As if to prove my point, a creature’s eyes shine in the darkness. I step back as the woman leaps onto the porch and growls at me. Her face is a mask of white and ugly with broken angles. She’s less human than any of the Death Dealers I’ve seen in this place.

Quill appears next to me and rips the curtain closed. His anger nearly tears the rod free before the woman disappears behind the flowered fabric.

“Stop antagonizing her,” he demands.

“Who is she?”

“How would I know?”

“Will she break the window?” I ask, reaching for a nearby machete.

Quill grabs the weapon. “She won’t come inside.”

“Why?”

“I don’t know!” he yells, startling me a foot off of the ground. “I don’t know what the rules are here! I don’t know why we’re here or if we can leave! I don’t know why she can walk in the darkness while we can’t! I don’t know, Odessa! I don’t have the answers! I’m trapped here just like you and no one ever gave me an operating manual for this place!”

Quill strikes a fearsome figure standing over me with the machete in his hand. His raging eyes are nearly black while his entire body shakes with fear. Trapped in his head, he sees no escape from the weight of so many new emotions.

I don’t know if I should run for cover or hug him. With nowhere to hide in this place, I wrap my arms around his waist and wait for whatever response his furious mind provides.

“The confusion you feel is what everyone feels, Quill. Once the newness wears off, you’ll handle the feelings better. I promise.”

“Your promises mean nothing.”

I look up to find him scowling at me. He’s considering whether his life would improve if he put the machete through me.

“You are not lost,” I whisper. “You know who you are. This place amplifies our feelings, but you can find peace as I have.”

“Your peace was stolen from me.”

“No, I have peace because you gave it to me. I’m not strong enough to take anything from you.”

“I want it back then,” he hisses.

“Isn’t there anything you like about feeling this way?” I ask, becoming very aware of the machete in his hand.

Quill shakes his head, but his eyes reveal uncertainty. Pleasure overwhelms him, driving him mad and tearing away his control. It’s still pleasure, though.

“I can love you, Quill,” I softly say, tightening my hold on him. “I haven’t loved anyone or anything since Athena died. I can love now, and I want to love you even when you act like a robot or when you hold a machete in your hand and feel malice in your heart.”

“I could kill you so easily.”

“Once you kill me, I’ll be gone forever. Are you ready to make a decision you must live with for so long?”

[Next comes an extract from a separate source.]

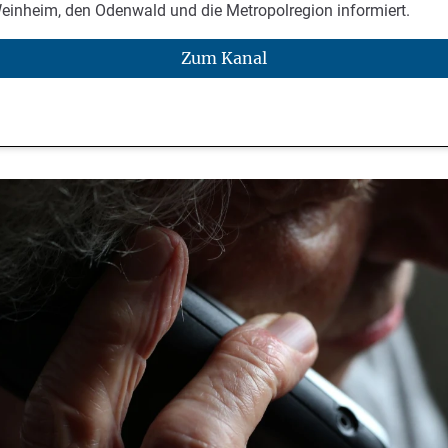
Weinheim, den Odenwald und die Metropolregion informiert.
Zum Kanal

Quill closes his eyes and exhales softly. “I wish I hadn’t saved you.”

“I know, but you did. I can help you.”

“How?”

“When you’re in the storm, I can be your anchor like you’re mine. When the voices drive me crazy, or the storm makes me think I’d rather die than listen to another minute of thunder, I have you to bring me back. I can do that for you.”

“Wouldn’t it be best to die tonight and end our time in this prison?”

“What if we only end up in another prison? Besides, you didn’t give up when you were raised to feel nothing. When Chance killed everyone at the estate, you didn’t give up either. Why would you do so now?”

“I knew who I was then.”

“You’re still you. Look at how your solution to every problem is to kill it, and now you want to kill me. Even if you do, the feelings you’ve stirred up won’t go away.”

“You don’t know that.”

“I’m the catalyst for these feelings, but it could have as easily been Mary or another woman.”

Quill’s scowl darkens, and he pushes me away. “Now I know you’re lying. This couldn’t happen with anyone else. It had to be you, and you know that.”

“I don’t know anything.”

Standing in the kitchen, he sets the machete on the counter and exhales hard. “You’re the nightmare destroying me.”

I walk to the green chair and sit down. “Destroying each other could be what the Lost Highway has in mind for us. I finally forgive myself and love someone, only for that someone to destroy me. You feel for the first time, only to destroy me and end up miserable. We could be each other’s destruction.”

I consider the peace I’ve known since the night Quill lost his virginity. How I can now remember Athena without wanting to punish myself. Whatever this place intended, I’ve changed for the better.

Quill hasn’t destroyed me and neither has the Lost Highway.